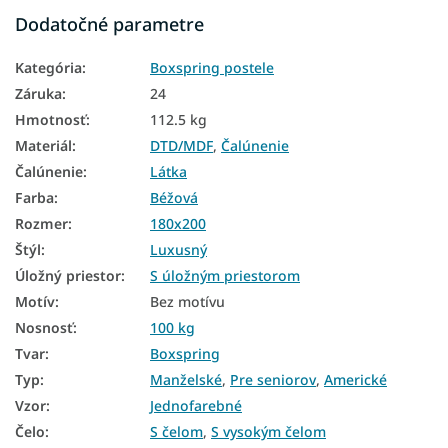
Manželské postele s úložným priestorom
Dodatočné parametre
Luxusné postele
Kategória
:
Boxspring postele
Čalúnené manželské postele
Záruka
:
24
Manželské postele 140x200 s úložným priestorom
Hmotnosť
:
112.5 kg
Materiál
:
DTD/MDF
,
Čalúnenie
Manželské postele 160x200 s úložným priestorom
Čalúnenie
:
Látka
Manželské postele 180x200 s úložným priestorom
Farba
:
Béžová
Postele 200x200 s úložným priestorom
Rozmer
:
180x200
Štýl
:
Luxusný
Boxspring postele 180x200
Úložný priestor
:
S úložným priestorom
Čalúnené postele 180x200
Motív
:
Bez motívu
Boxspring postele s úložným priestorom
Nosnosť
:
100 kg
Tvar
:
Boxspring
Béžové čalúnené postele
Typ
:
Manželské
,
Pre seniorov
,
Americké
Čalúnené postele s úložným priestorom
Vzor
:
Jednofarebné
Čelo
:
S čelom
,
S vysokým čelom
Čalúnené postele 90x200 s úložným priestorom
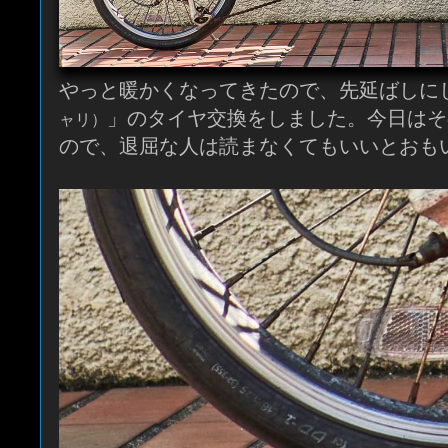
やっと暖かくなってきたので、先延ばしに
」のタイヤ交換をしました。今日はそ
ャリ）
ので、退屈な人は読まなくてもいいとおも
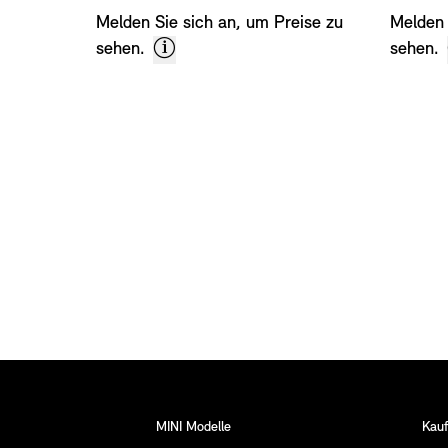
Melden Sie sich an, um Preise zu
Melden 
sehen.
sehen.
Fußnoten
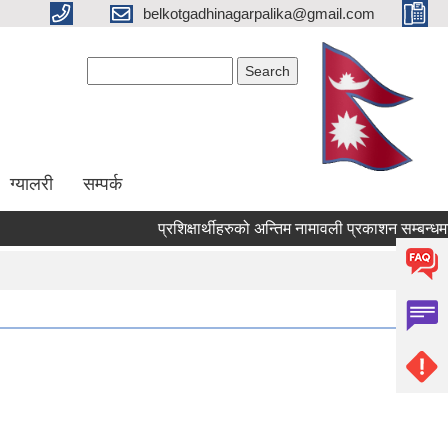
belkotgadhinagarpalika@gmail.com
Search form
Search
ग्यालरी
सम्पर्क
प्रशिक्षार्थीहरुको अन्तिम नामावली प्रकाशन सम्बन्धमा !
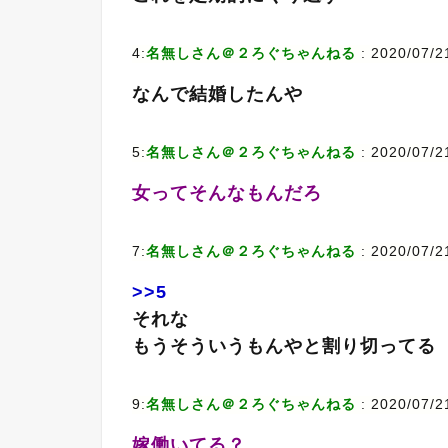
4:
名無しさん＠２ろぐちゃんねる
: 2020/07/
なんで結婚したんや
5:
名無しさん＠２ろぐちゃんねる
: 2020/07/21
女ってそんなもんだろ
7:
名無しさん＠２ろぐちゃんねる
: 2020/07/2
>>5
それな
もうそういうもんやと割り切ってる
9:
名無しさん＠２ろぐちゃんねる
: 2020/07/2
嫁働いてる？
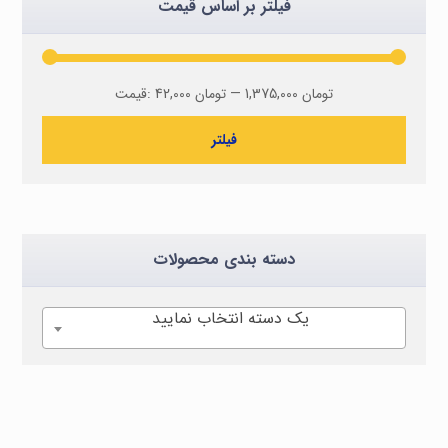
فیلتر بر اساس قیمت
1,375,000 تومان
—
42,000 تومان
قیمت:
فیلتر
دسته بندی محصولات
یک دسته انتخاب نمایید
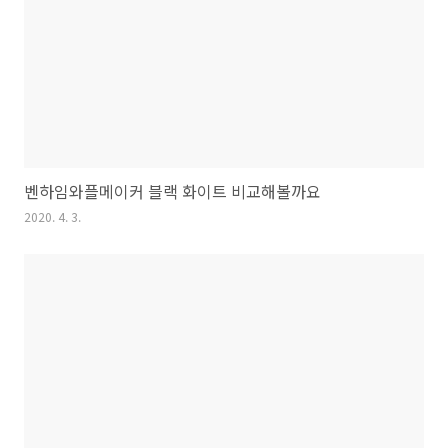
벤하임와플메이커 블랙 화이트 비교해볼까요
2020. 4. 3.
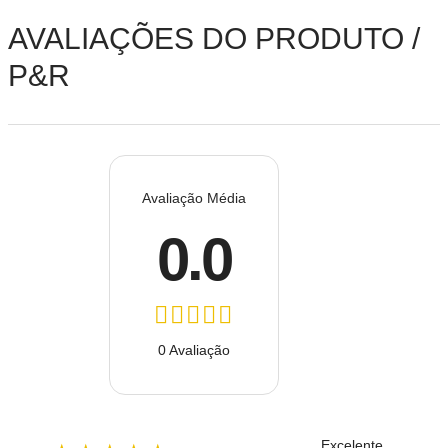
AVALIAÇÕES DO PRODUTO /
P&R
Avaliação Média
0.0
0 Avaliação
Excelente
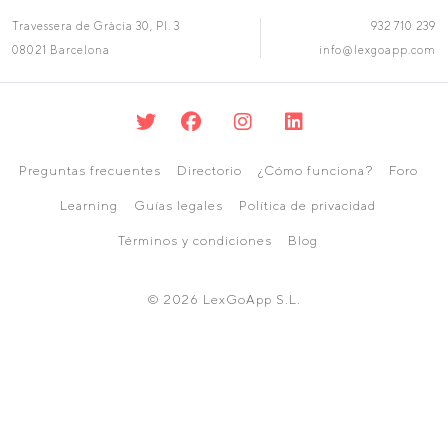
Travessera de Gràcia 30, Pl. 3
932 710 239
08021 Barcelona
info@lexgoapp.com
Preguntas frecuentes
Directorio
¿Cómo funciona?
Foro
Learning
Guías legales
Política de privacidad
Términos y condiciones
Blog
© 2026 LexGoApp S.L.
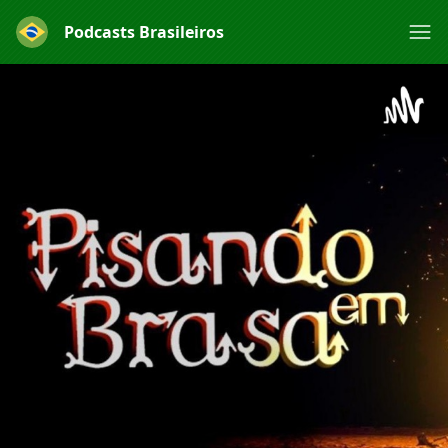
Podcasts Brasileiros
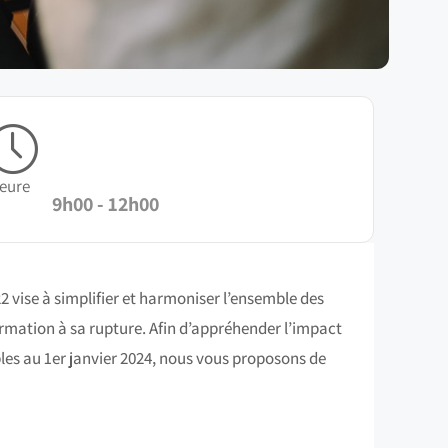
eure
9h00 - 12h00
2 vise à simplifier et harmoniser l’ensemble des
formation à sa rupture. Afin d’appréhender l’impact
bles au 1er janvier 2024, nous vous proposons de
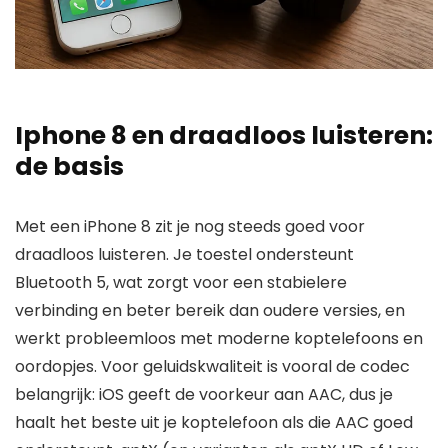
Iphone 8 en draadloos luisteren:
de basis
Met een iPhone 8 zit je nog steeds goed voor
draadloos luisteren. Je toestel ondersteunt
Bluetooth 5, wat zorgt voor een stabielere
verbinding en beter bereik dan oudere versies, en
werkt probleemloos met moderne koptelefoons en
oordopjes. Voor geluidskwaliteit is vooral de codec
belangrijk: iOS geeft de voorkeur aan AAC, dus je
haalt het beste uit je koptelefoon als die AAC goed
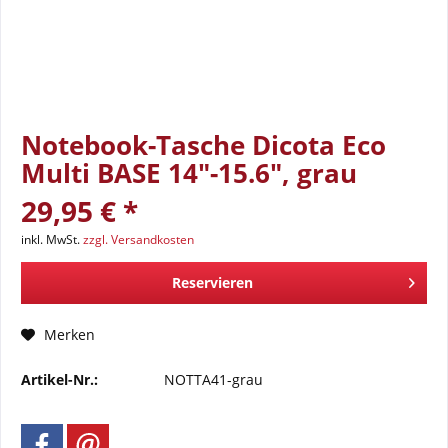
Notebook-Tasche Dicota Eco
Multi BASE 14"-15.6", grau
29,95 € *
inkl. MwSt.
zzgl. Versandkosten
Reservieren
Merken
Artikel-Nr.:
NOTTA41-grau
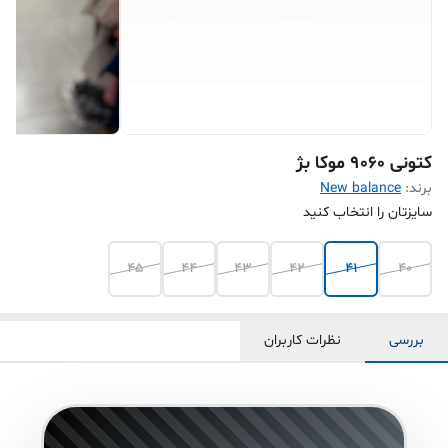
کتونی ۹۰۶۰ موکا بژ
برند:
New balance
سایزتان را انتخاب کنید
45
44
43
42
41
40
بررسی
نظرات کاربران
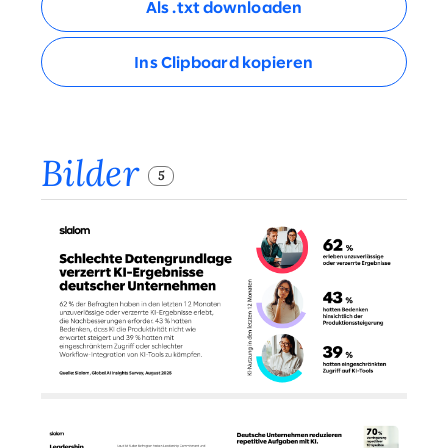
Als .txt downloaden
Ins Clipboard kopieren
Bilder
5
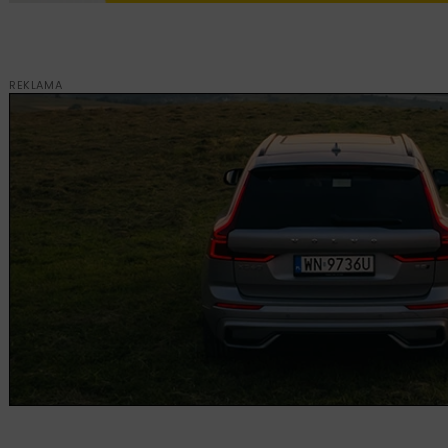
REKLAMA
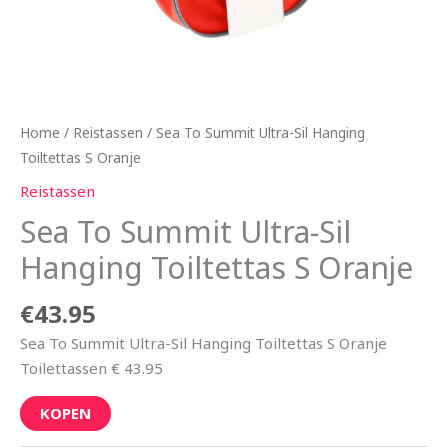
Home
/
Reistassen
/ Sea To Summit Ultra-Sil Hanging
Toiltettas S Oranje
Reistassen
Sea To Summit Ultra-Sil
Hanging Toiltettas S Oranje
€
43.95
Sea To Summit Ultra-Sil Hanging Toiltettas S Oranje
Toilettassen € 43.95
KOPEN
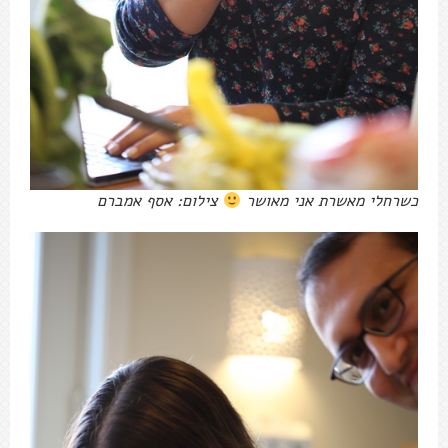
כשרחלי מאשרת אני מאושר
צילום: אסף אמברם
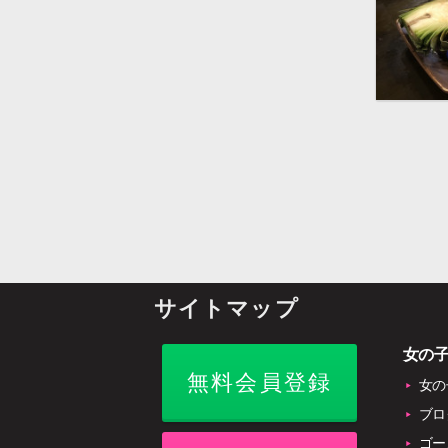
サイトマップ
女の
無料会員登録
女の
ブロ
ゴー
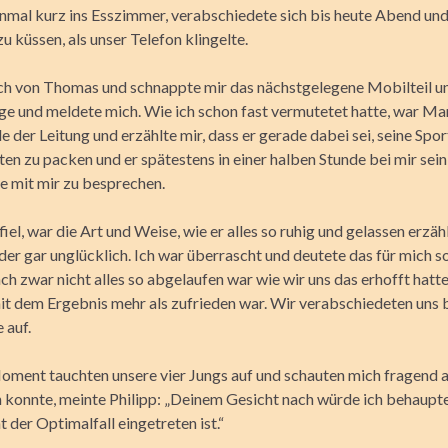
nmal kurz ins Esszimmer, verabschiedete sich bis heute Abend un
u küssen, als unser Telefon klingelte.
ich von Thomas und schnappte mir das nächstgelegene Mobilteil u
ge und meldete mich. Wie ich schon fast vermutetet hatte, war M
 der Leitung und erzählte mir, dass er gerade dabei sei, seine Spo
en zu packen und er spätestens in einer halben Stunde bei mir sei
re mit mir zu besprechen.
iel, war die Art und Weise, wie er alles so ruhig und gelassen erzähl
er gar unglücklich. Ich war überrascht und deutete das für mich so
 zwar nicht alles so abgelaufen war wie wir uns das erhofft hatte
it dem Ergebnis mehr als zufrieden war. Wir verabschiedeten uns 
 auf.
oment tauchten unsere vier Jungs auf und schauten mich fragend a
 konnte, meinte Philipp: „Deinem Gesicht nach würde ich behaupte
 der Optimalfall eingetreten ist.“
________
→ What the task asks
The records above must be printed exactly, but the pictures they hold should be omitted.

→ Answer
Manželské postele s úložným priestorom
Dodatočné parametre
Luxusné postele
Kategória
:
Boxspring postele
Čalúnené manželské postele
Záruka
:
24
Manželské postele 140x200 s úložným priestorom
Hmotnosť
:
112.5 kg
Materiál
:
DTD/MDF
,
Čalúnenie
Manželské postele 160x200 s úložným priestorom
Čalúnenie
:
Látka
Manželské postele 180x200 s úložným priestorom
Farba
:
Béžová
Postele 200x200 s úložným priestorom
Rozmer
:
180x200
Štýl
:
Luxusný
Boxspring postele 180x200
Úložný priestor
:
S úložným priestorom
Čalúnené postele 180x200
Motív
:
Bez motívu
Boxspring postele s úložným priestorom
Nosnosť
:
100 kg
Tvar
:
Boxspring
Béžové čalúnené postele
Typ
:
Manželské
,
Pre seniorov
,
Americké
Čalúnené postele s úložným priestorom
Vzor
:
Jednofarebné
Čelo
:
S čelom
,
S vysokým čelom
Čalúnené postele 90x200 s úložným priestorom
やっと暖かくなってきたので、先延ばしに
」のタイヤ交換をしました。今日はそ
ャリ）
ので、退屈な人は読まなくてもいいとおも
Melden Sie sich an, um Preise zu
Melden 
sehen.
sehen.
Fußnoten
belkotgadhinagarpalika@gmail.com
Search form
Search
ग्यालरी
सम्पर्क
प्रशिक्षार्थीहरुको अन्तिम नामावली प्रकाशन सम्बन्धमा !
4:
名無しさん＠２ろぐちゃんねる
: 2020/07/
なんで結婚したんや
5:
名無しさん＠２ろぐちゃんねる
: 2020/07/21
女ってそんなもんだろ
7:
名無しさん＠２ろぐちゃんねる
: 2020/07/2
>>5
それな
もうそういうもんやと割り切ってる
9:
名無しさん＠２ろぐちゃんねる
: 2020/07/2
嫁働いてる？
فیلتر بر اساس قیمت
1,375,000 تومان
—
42,000 تومان
قیمت:
فیلتر
دسته بندی محصولات
یک دسته انتخاب نمایید
벤하임와플메이커 블랙 화이트 비교해볼까요
2020. 4. 3.
AVALIAÇÕES DO PRODUTO /
P&R
Avaliação Média
0.0
0 Avaliação
Excelente
Travessera de Gràcia 30, Pl. 3
932 710 239
08021 Barcelona
info@lexgoapp.com
Preguntas frecuentes
Directorio
¿Cómo funciona?
Foro
Learning
Guías legales
Política de privacidad
Términos y condiciones
Blog
© 2026 LexGoApp S.L.
Podcasts Brasileiros
eure
9h00 - 12h00
2 vise à simplifier et harmoniser l’ensemble des
formation à sa rupture. Afin d’appréhender l’impact
bles au 1er janvier 2024, nous vous proposons de
Iphone 8 en draadloos luisteren:
de basis
Met een iPhone 8 zit je nog steeds goed voor
draadloos luisteren. Je toestel ondersteunt
Bluetooth 5, wat zorgt voor een stabielere
verbinding en beter bereik dan oudere versies, en
werkt probleemloos met moderne koptelefoons en
oordopjes. Voor geluidskwaliteit is vooral de codec
belangrijk: iOS geeft de voorkeur aan AAC, dus je
haalt het beste uit je koptelefoon als die AAC goed
Notebook-Tasche Dicota Eco
Multi BASE 14"-15.6", grau
29,95 € *
inkl. MwSt.
zzgl. Versandkosten
Reservieren
Merken
Artikel-Nr.:
NOTTA41-grau
کتونی ۹۰۶۰ موکا بژ
برند:
New balance
سایزتان را انتخاب کنید
45
44
43
42
41
40
بررسی
نظرات کاربران
Als .txt downloaden
Ins Clipboard kopieren
Bilder
5
REKLAMA
Home
/
Reistassen
/ Sea To Summit Ultra-Sil Hanging
Toiltettas S Oranje
Reistassen
Sea To Summit Ultra-Sil
Hanging Toiltettas S Oranje
€
43.95
Sea To Summit Ultra-Sil Hanging Toiltettas S Oranje
Toilettassen € 43.95
KOPEN
כשרחלי מאשרת אני מאושר
צילום: אסף אמברם
サイトマップ
女の
無料会員登録
女の
ブロ
ゴー
nmal kurz ins Esszimmer, verabschiedete sich bis heute Abend un
u küssen, als unser Telefon klingelte.
ich von Thomas und schnappte mir das nächstgelegene Mobilteil u
ge und meldete mich. Wie ich schon fast vermutetet hatte, war M
 der Leitung und erzählte mir, dass er gerade dabei sei, seine Spo
en zu packen und er spätestens in einer halben Stunde bei mir sei
re mit mir zu besprechen.
iel, war die Art und Weise, wie er alles so ruhig und gelassen erzähl
er gar unglücklich. Ich war überrascht und deutete das für mich so
 zwar nicht alles so abgelaufen war wie wir uns das erhofft hatte
it dem Ergebnis mehr als zufrieden war. Wir verabschiedeten uns 
 auf.
oment tauchten unsere vier Jungs auf und schauten mich fragend a
 konnte, meinte Philipp: „Deinem Gesicht nach würde ich behaupte
 der Optimalfall eingetreten ist.“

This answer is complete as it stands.